▸ What you should do
Look through the data below for the line with "アルバイトの求人 (159, 1691)", and transcribe it exactly together with each line after it up to and including the line with "名古屋・尾張 (230, 51)". Give nothing else.

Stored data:
* * *

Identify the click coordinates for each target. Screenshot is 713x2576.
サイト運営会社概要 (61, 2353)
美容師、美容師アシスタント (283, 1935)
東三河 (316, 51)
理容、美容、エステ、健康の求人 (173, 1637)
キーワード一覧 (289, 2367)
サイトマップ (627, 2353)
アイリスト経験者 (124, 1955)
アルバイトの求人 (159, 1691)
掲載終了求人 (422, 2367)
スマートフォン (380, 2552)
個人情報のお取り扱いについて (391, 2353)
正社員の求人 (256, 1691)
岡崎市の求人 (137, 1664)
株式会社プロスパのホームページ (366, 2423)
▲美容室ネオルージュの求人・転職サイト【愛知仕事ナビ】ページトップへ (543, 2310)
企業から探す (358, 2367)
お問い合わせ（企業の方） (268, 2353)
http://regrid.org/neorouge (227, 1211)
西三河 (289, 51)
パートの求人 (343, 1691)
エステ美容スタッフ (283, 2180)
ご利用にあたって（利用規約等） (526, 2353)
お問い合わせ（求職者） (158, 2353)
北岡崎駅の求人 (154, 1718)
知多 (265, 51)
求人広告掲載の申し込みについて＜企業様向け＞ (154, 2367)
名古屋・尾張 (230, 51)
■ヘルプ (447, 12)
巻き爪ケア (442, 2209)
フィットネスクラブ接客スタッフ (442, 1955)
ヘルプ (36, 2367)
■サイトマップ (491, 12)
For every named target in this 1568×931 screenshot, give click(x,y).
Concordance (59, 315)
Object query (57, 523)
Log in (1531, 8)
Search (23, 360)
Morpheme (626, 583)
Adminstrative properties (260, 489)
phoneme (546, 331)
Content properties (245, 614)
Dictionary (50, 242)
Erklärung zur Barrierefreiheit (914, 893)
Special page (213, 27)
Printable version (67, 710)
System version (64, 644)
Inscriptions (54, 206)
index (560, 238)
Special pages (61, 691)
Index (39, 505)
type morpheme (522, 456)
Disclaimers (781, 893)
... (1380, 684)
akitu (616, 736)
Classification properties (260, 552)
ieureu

* * *

▸ Exercise solution
アルバイトの求人 (159, 1691)
掲載終了求人 (422, 2367)
スマートフォン (380, 2552)
個人情報のお取り扱いについて (391, 2353)
正社員の求人 (256, 1691)
岡崎市の求人 (137, 1664)
株式会社プロスパのホームページ (366, 2423)
▲美容室ネオルージュの求人・転職サイト【愛知仕事ナビ】ページトップへ (543, 2310)
企業から探す (358, 2367)
お問い合わせ（企業の方） (268, 2353)
http://regrid.org/neorouge (227, 1211)
西三河 (289, 51)
パートの求人 (343, 1691)
エステ美容スタッフ (283, 2180)
ご利用にあたって（利用規約等） (526, 2353)
お問い合わせ（求職者） (158, 2353)
北岡崎駅の求人 (154, 1718)
知多 (265, 51)
求人広告掲載の申し込みについて＜企業様向け＞ (154, 2367)
名古屋・尾張 (230, 51)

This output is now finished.